• **ACTION ITEM**:
Find each line below that includes "Mouse", then copy it.

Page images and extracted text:
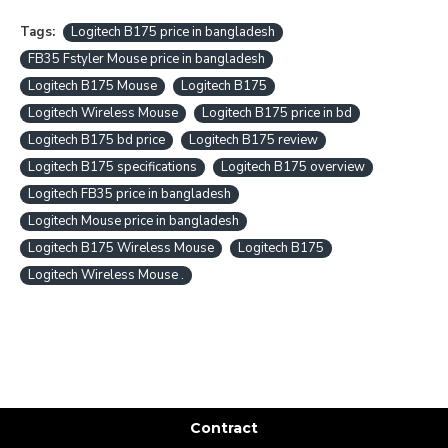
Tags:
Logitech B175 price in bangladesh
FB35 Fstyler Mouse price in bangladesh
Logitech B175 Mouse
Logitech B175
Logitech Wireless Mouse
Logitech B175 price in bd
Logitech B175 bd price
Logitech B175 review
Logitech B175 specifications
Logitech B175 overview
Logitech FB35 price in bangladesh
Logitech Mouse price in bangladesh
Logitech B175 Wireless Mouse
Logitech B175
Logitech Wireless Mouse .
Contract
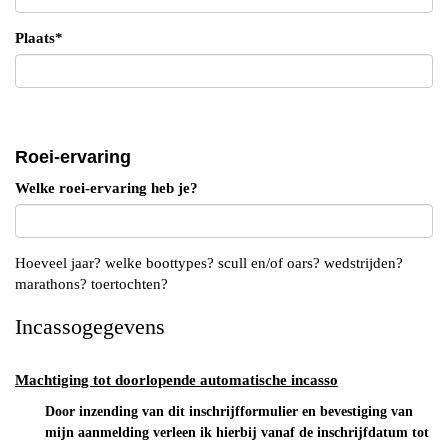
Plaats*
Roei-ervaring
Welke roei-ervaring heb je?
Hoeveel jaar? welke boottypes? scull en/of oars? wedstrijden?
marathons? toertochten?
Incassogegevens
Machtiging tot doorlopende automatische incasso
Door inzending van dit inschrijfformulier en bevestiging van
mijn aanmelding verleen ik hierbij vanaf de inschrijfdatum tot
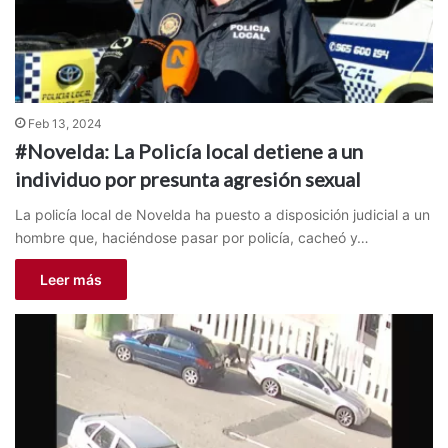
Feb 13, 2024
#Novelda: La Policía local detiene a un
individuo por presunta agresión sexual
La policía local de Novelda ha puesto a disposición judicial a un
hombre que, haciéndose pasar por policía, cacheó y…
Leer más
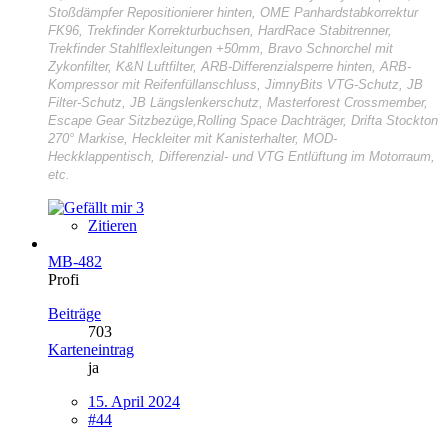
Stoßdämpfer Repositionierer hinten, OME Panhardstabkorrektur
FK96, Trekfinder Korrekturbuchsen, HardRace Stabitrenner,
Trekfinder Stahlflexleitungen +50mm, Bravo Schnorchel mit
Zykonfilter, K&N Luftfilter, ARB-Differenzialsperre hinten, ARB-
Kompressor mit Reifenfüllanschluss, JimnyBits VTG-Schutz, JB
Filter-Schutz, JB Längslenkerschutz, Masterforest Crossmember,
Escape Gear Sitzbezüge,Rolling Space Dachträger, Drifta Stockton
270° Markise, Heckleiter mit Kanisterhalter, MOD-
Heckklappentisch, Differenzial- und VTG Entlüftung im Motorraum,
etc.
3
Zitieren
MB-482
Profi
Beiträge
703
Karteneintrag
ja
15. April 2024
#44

• **WRITTEN SOLUTION**:
FB35 Fstyler Mouse price in bangladesh
Logitech B175 Mouse
Logitech Wireless Mouse
Logitech Mouse price in bangladesh
Logitech B175 Wireless Mouse
Logitech Wireless Mouse .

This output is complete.